Exercise details: Where pictures appear, omit them, and copy exactly only the lines from the start of the listing through the line containing "(2012) A PLURALIDADE DE OLHARES DAS POLÍTICAS", both included.

Data for this exercise:
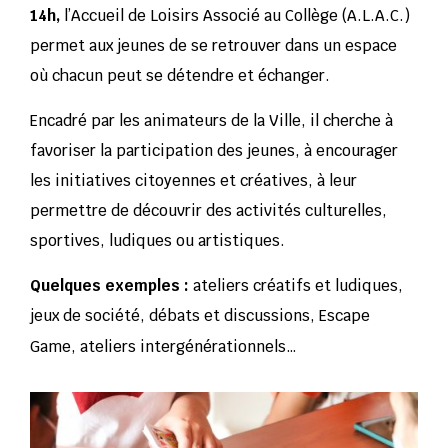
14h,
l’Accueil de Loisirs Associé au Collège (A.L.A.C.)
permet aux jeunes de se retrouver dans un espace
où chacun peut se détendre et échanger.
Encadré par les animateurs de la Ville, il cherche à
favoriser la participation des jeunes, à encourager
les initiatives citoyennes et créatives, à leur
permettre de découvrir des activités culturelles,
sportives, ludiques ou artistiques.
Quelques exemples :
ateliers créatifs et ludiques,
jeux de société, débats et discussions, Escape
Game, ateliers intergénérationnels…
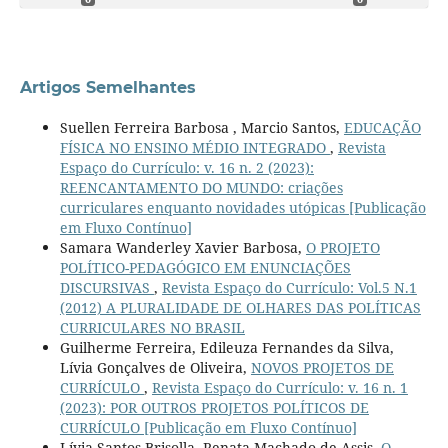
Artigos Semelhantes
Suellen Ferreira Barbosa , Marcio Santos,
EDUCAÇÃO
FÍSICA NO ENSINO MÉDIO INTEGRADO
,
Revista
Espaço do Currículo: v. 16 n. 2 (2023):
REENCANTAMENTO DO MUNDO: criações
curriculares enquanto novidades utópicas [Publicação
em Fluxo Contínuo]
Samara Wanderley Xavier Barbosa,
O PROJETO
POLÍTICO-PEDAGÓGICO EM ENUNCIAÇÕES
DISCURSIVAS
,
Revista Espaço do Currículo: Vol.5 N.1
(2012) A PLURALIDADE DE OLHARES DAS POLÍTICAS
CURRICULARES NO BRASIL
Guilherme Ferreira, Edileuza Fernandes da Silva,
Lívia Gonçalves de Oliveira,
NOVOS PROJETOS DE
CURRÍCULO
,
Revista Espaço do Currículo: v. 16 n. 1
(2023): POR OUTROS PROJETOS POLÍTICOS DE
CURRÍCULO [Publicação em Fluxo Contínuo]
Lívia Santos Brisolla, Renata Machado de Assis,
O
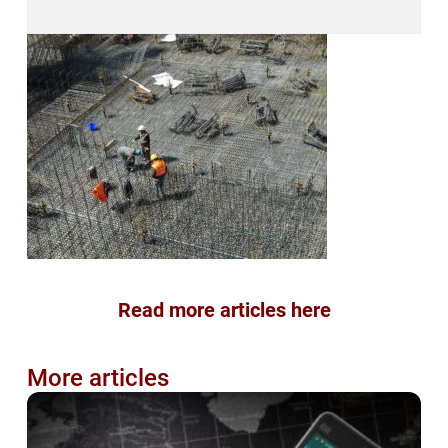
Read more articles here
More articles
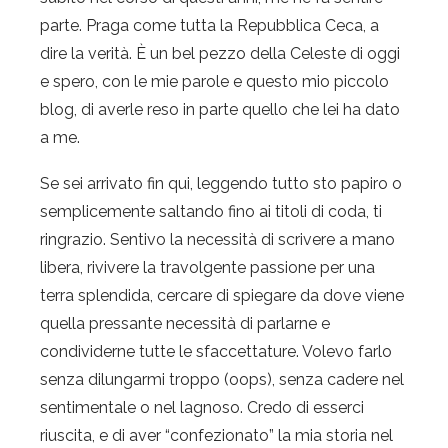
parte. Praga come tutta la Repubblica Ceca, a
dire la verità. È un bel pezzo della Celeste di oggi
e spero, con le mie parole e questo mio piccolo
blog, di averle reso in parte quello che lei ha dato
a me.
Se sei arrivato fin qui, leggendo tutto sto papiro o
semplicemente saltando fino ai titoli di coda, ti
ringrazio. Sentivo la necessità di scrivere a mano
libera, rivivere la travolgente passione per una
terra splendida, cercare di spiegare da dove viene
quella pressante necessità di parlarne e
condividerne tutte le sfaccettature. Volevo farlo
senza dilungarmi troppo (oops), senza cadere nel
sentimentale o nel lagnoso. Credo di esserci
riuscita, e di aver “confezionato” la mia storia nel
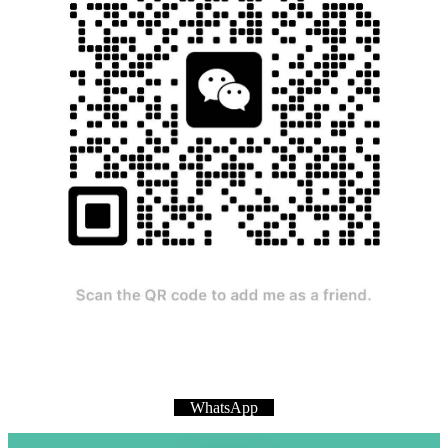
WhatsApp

Result of the exercise:
14h,
l’Accueil de Loisirs Associé au Collège (A.L.A.C.)
permet aux jeunes de se retrouver dans un espace
où chacun peut se détendre et échanger.
Encadré par les animateurs de la Ville, il cherche à
favoriser la participation des jeunes, à encourager
les initiatives citoyennes et créatives, à leur
permettre de découvrir des activités culturelles,
sportives, ludiques ou artistiques.
Quelques exemples :
ateliers créatifs et ludiques,
jeux de société, débats et discussions, Escape
Game, ateliers intergénérationnels…
Artigos Semelhantes
Suellen Ferreira Barbosa , Marcio Santos,
EDUCAÇÃO
FÍSICA NO ENSINO MÉDIO INTEGRADO
,
Revista
Espaço do Currículo: v. 16 n. 2 (2023):
REENCANTAMENTO DO MUNDO: criações
curriculares enquanto novidades utópicas [Publicação
em Fluxo Contínuo]
Samara Wanderley Xavier Barbosa,
O PROJETO
POLÍTICO-PEDAGÓGICO EM ENUNCIAÇÕES
DISCURSIVAS
,
Revista Espaço do Currículo: Vol.5 N.1
(2012) A PLURALIDADE DE OLHARES DAS POLÍTICAS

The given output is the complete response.